Las obras de la Merced comenzaron en 1614 por el maestro albañil  Pedro Gómez Utebami. Muy poca información nos relata el cronista respecto al estilo de esta primitiva iglesia. La autoría arquitectónica se atribuye a uno de los siguientes: Alonso de Valdevira, maestro mayor de obras del Condado, Hermano Fray Juan de Santa María, religioso experto que más tarde dirigiera el monasterio sanluqueño o Maestro Mayor Martín Rodríguez de Castro.
En 1755 un terremoto afectó grandemente, tanto en las piezas monacales como en el templo. El terremoto dejó destruida la Capilla de San Cayetano.
En 1767 comienzan las obras de restauración, que no finalizarán hasta ya entrado el siglo XIX. La espadaña del campanario fué elevada en 1915.
Los principales motivos del gran retraso fueron la invasión francesa de 1811 y la abolición de las Comunidades religiosas masculinas en 1835. Se encargó de las obras Ambrosio de Figueroa. A la muerte de Ambrosio de Figueroa el 1 de enero de 1775, continúa las obras
Díaz Pinto.

En agosto de 1877 la Diputación Provincial costeaba la restauración de todo el histórico edificio, terminando éste el 22 del mismo mes. En 1915, para solucionar la falta de campanas que convocasen a los cultos de la iglesia, se levantó la actual espadaña con aire conventual.
El 26 de noviembre de 1953 aparace la Bula de erección de la Diócesis y la Bula de Preconización del Doctor Cantero Cuadrado. En la tarde del 15 de marzo de 1954 fue inaugurada. Creada la Diócesis, se pensó en habilitar el templo que más empaque artístico tuviese en la sede de ella. Y se eligió la Merced.

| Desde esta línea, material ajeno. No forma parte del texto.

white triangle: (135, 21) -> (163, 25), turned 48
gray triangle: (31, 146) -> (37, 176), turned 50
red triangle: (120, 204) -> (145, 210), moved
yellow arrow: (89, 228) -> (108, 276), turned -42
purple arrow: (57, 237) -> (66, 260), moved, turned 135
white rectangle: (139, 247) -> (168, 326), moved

El 12 de marzo de 1970 fue firmado el Decreto de declaración de la Merced como Monumento Histórico-Artístico

Desde el momento de la fundación el pueblo onubense muestra una gran devoción hacia la Virgen de la Merced;

 

Imagen de Nuestra Señora de la Cinta, atribuida a Martínez Montañés,
ayudado por el onubense Baltasar Quintero.